Suite from the Polar Express

I like traditional movie soundtracks. I like movies about Christmas. The soundtrack to The Polar Express isn’t particularly memorable, but I really like the look of the movie (all of the exterior shots of the train are incredible), and the music fits it well.


Three bits on presents:

1. We’ve given my dad a lot of flashlights.

2. One year, I thought it would be fun to add a bit of surprise beyond just covering a present in wrapping paper. I took my sister Julie’s present, which I think was an *NSYNC CD, and taped it to the inside of a modem box, and then wrapped that. When she opened her present, her face lit up with a beautifully forced smile.

“What is it?” she asked.
“It’s a modem!” I explained. “28.8. It’s faster.”
“Oh, thanks.”

I then had to ask her to open up the box, and she found her true gift. She admitted that she thought I bought the gift because I wanted it for myself.
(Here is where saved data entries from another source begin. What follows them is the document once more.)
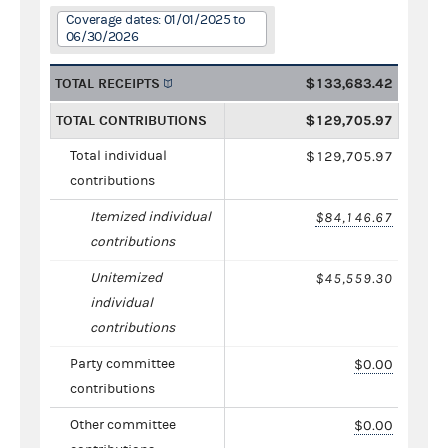
Coverage dates: 01/01/2025 to
06/30/2026
TOTAL RECEIPTS
$133,683.42
TOTAL CONTRIBUTIONS
$129,705.97
Total individual
$129,705.97
contributions
Itemized individual
$84,146.67
contributions
Unitemized
$45,559.30
individual
contributions
Party committee
$0.00
contributions
Other committee
$0.00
You may not know this about me, but I like to reuse jokes. It’s easier than coming up with new ones. So, the next year, I planted her present in a box from one of my model rockets.

She unwrapped the box, and was carefully suspicious. Drawing on her experience from the previous Christmas, she opened the box to check out the “rocket.” Inside, of course, she found rocket parts.
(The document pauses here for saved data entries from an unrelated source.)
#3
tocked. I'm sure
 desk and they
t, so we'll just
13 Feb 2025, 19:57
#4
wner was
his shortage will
I encouraged her to dig deeper, and amongst the parts was her real gift. I don’t remember what it was.

3. When I was in kindergarten or first grade, there was an event at my school where kids could buy their parents (and apparently grandparents) gifts. A useful idea since most children that age can’t drive to a store, and once there, probably don’t have any money. I got my grandfather an ice scraper for his car. At the time, he lived in on Hilton Head Island in South Carolina. My mom politely explained that perhaps I should swap the gift with what I got for my other (Pennsylvania-based) grandfather, a handkerchief. She told me that coming up to Pennsylvania from South Carolina usually gave my grandfather a cold, so the present would work out.

Laugh if you want; if there was an ice storm he would have been one of the few people who were actually prepared. I could have made him a hero.

8th in a series of Christmasy things.